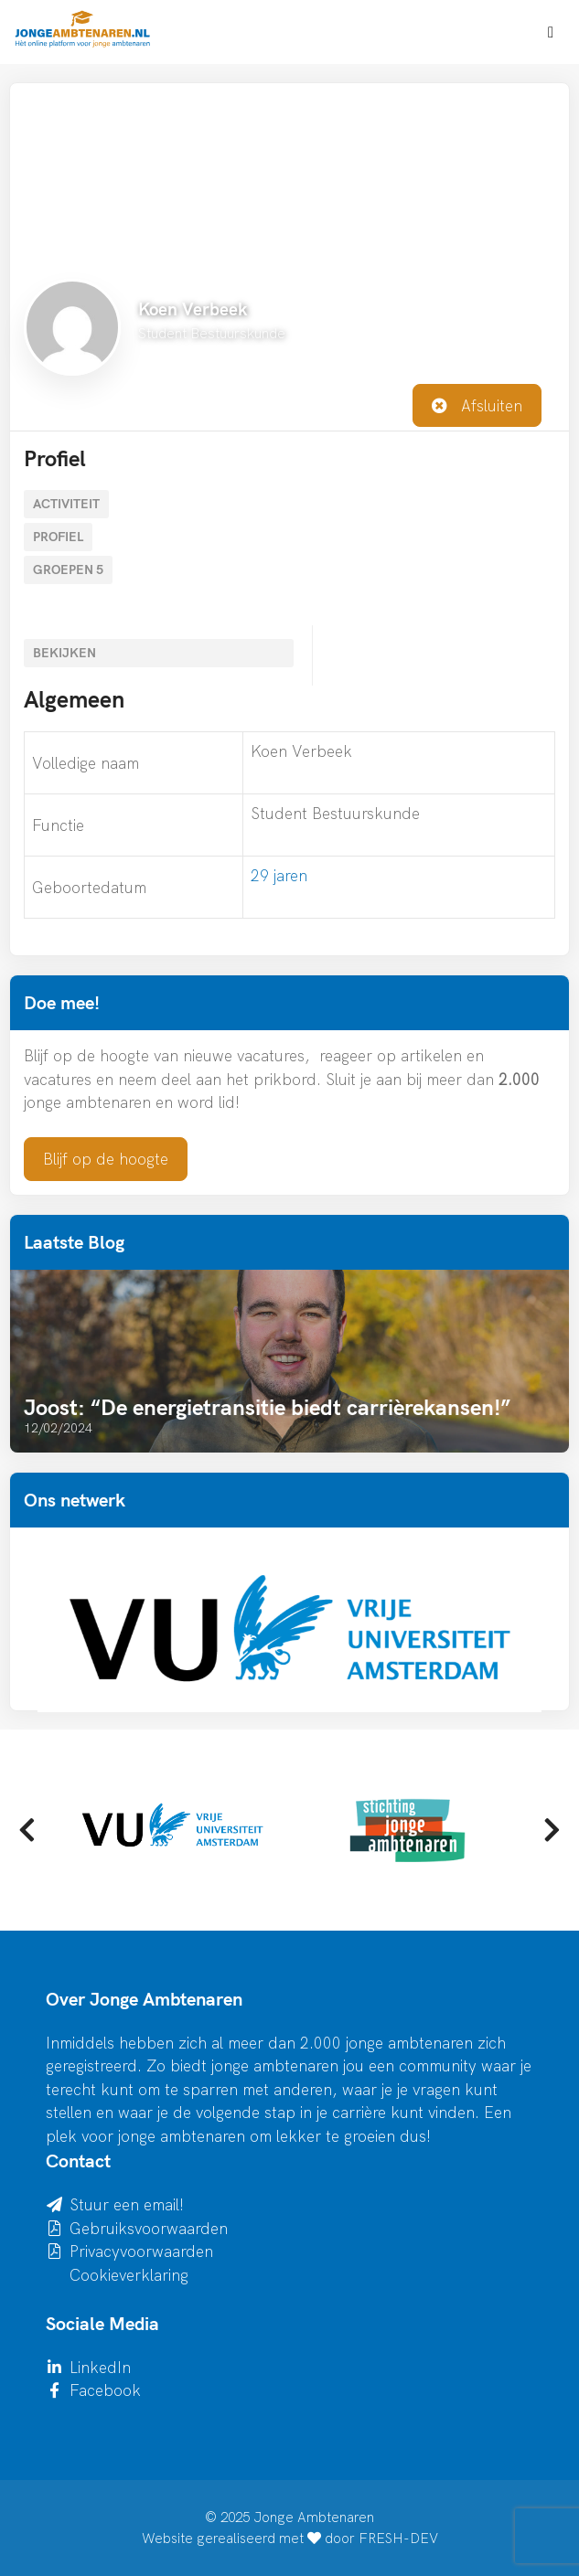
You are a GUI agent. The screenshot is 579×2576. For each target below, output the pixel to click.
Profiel (58, 536)
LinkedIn (100, 2367)
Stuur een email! (127, 2204)
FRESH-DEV (398, 2538)
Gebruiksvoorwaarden (149, 2228)
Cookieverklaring (129, 2274)
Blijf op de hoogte (105, 1158)
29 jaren (279, 875)
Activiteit (66, 503)
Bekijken (64, 652)
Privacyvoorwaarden (141, 2251)
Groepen (68, 569)
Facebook (105, 2390)
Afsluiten (477, 405)
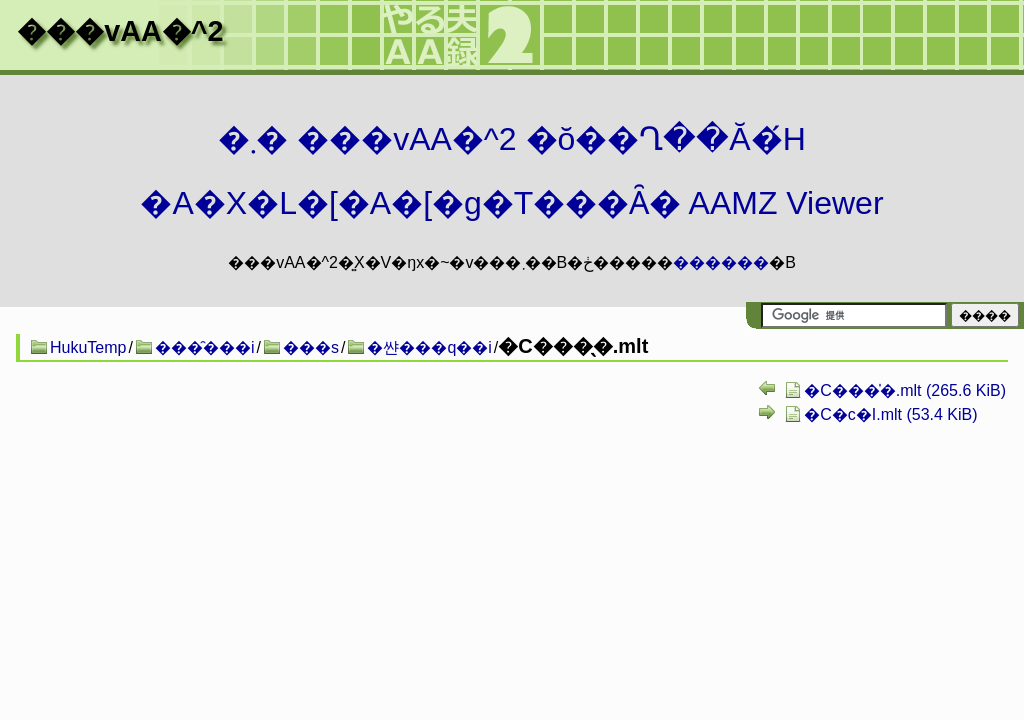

_What is required_
Set out the material once more, exact in every line, with no images.

_Response_
You are a GUI agent. The screenshot is 579×2576. For each target below, output the pixel to click.
Profiel (58, 536)
LinkedIn (100, 2367)
Stuur een email! (127, 2204)
FRESH-DEV (398, 2538)
Gebruiksvoorwaarden (149, 2228)
Cookieverklaring (129, 2274)
Blijf op de hoogte (105, 1158)
29 jaren (279, 875)
Activiteit (66, 503)
Bekijken (64, 652)
Privacyvoorwaarden (141, 2251)
Groepen (68, 569)
Facebook (105, 2390)
Afsluiten (477, 405)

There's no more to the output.